A notable production consideration was cost management. The team chose OpenAI's GPT-3.5 model rather than more expensive alternatives like GPT-4, explicitly balancing performance against expense. This decision allowed them to process thousands of creative assets daily without incurring prohibitive costs—a practical consideration often overlooked in case studies but critical for sustainable LLM operations at scale.
### Unified Platform Benefits
One of the significant operational improvements came from consolidating their workflow onto a single platform. Steenberghs emphasized that moving everything into Databricks eliminated data silos. The team can now:
- Monitor data ingestion from all sources (including external vendors) in one place
- Observe data transformations in real-time
- Track model training progress
- Measure model performance
This unified view replaced the previous fragmented monitoring across multiple systems and Azure instances.
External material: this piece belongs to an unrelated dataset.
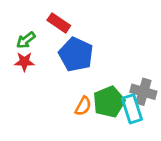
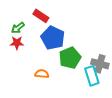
green pentagon: (109, 102) -> (70, 58), moved
orange semicircle: (83, 106) -> (42, 74), moved, turned -112

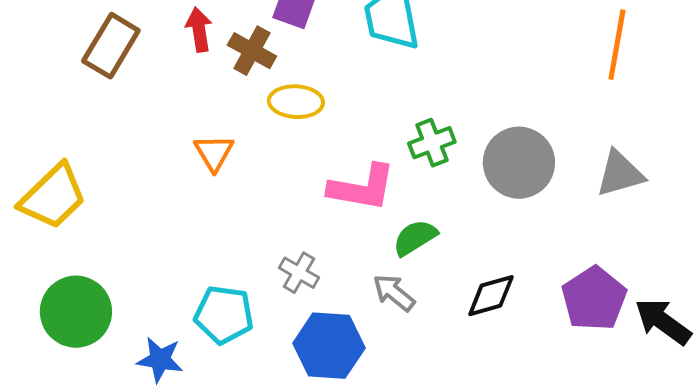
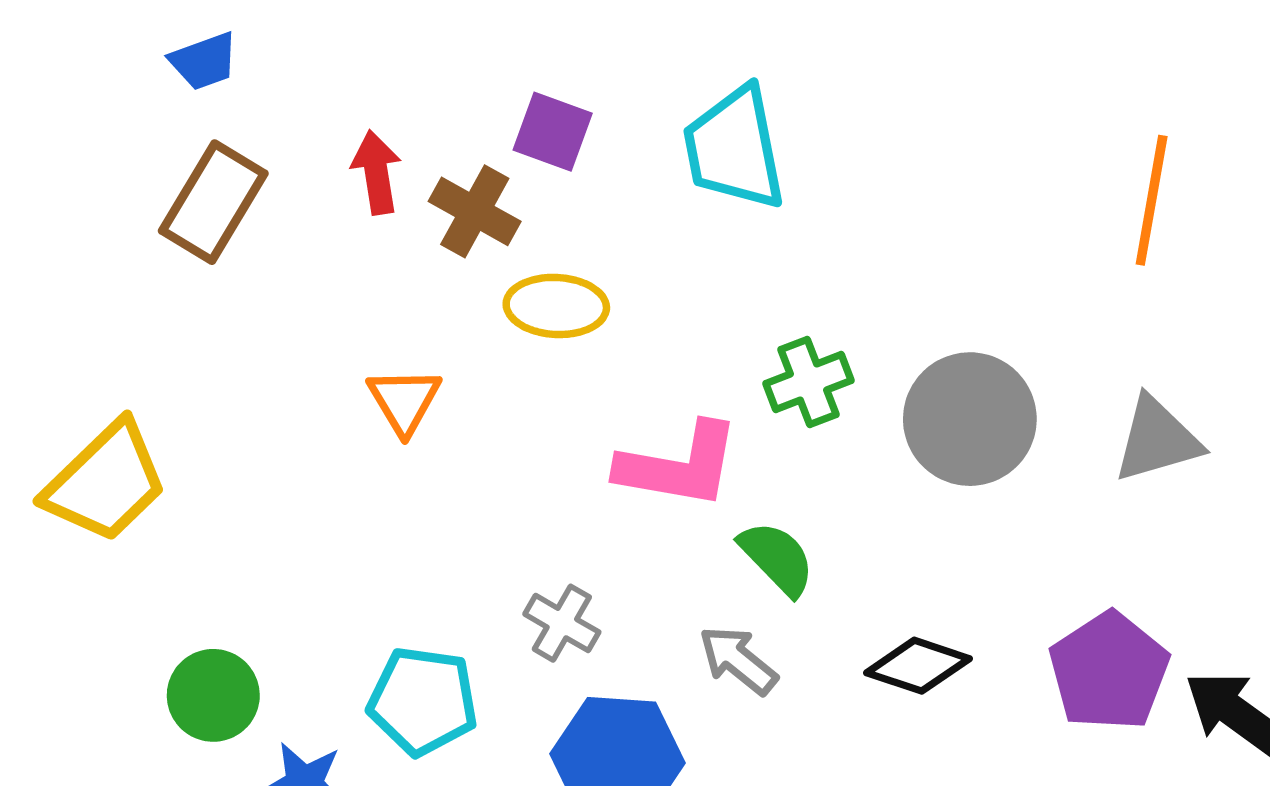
green semicircle: (415, 238) -> (777, 558), turned 78
black diamond: (491, 296) -> (918, 666), turned 34
green circle: (76, 312) -> (213, 695), moved, size x0.7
## Results and Performance Improvements
The case study reports several quantitative improvements:
- **Throughput increase**: From approximately 800 creatives per hour to about 2,000 per hour—a 150% improvement
- **Experimentation time reduction**: Model experimentation and testing reduced from two days to approximately four hours (half a day)
These improvements enabled MediaRadar | Vivvix to keep pace with the rapidly growing volume of advertisements in the market without proportionally increasing human resources.
## Future Directions
The company expressed plans to implement Databricks Unity Catalog for enhanced data management and security. This is particularly important for an advertising intelligence company handling data from multiple brands, as it enables fine-grained access control—allowing open access while restricting who can see specific data. This addresses a current challenge where enforcing security is difficult in their existing setup.
## Critical Assessment
While this case study presents compelling results, a few considerations are worth noting:
- The 150% throughput improvement and time savings are self-reported metrics from a vendor success story, so independent verification is not available
- The case study focuses primarily on classification accuracy improvements in aggregate but doesn't provide specific precision/recall metrics or error rates
- The cost comparison between manual operators and the GPT-3.5 based solution is not quantified, though the decision to use GPT-3.5 over more expensive models suggests cost sensitivity was a real factor
- The dual-layer approach (GenAI + proprietary models) is an interesting pattern that acknowledges LLMs alone may not be sufficient for domain-specific classification tasks
Overall, this case study demonstrates a practical approach to scaling classification tasks using LLMs, with attention to production concerns like cost management, preprocessing quality, and monitoring. The hybrid approach of combining GenAI with domain-specific models is a pattern worth noting for organizations facing similar extreme classification challenges.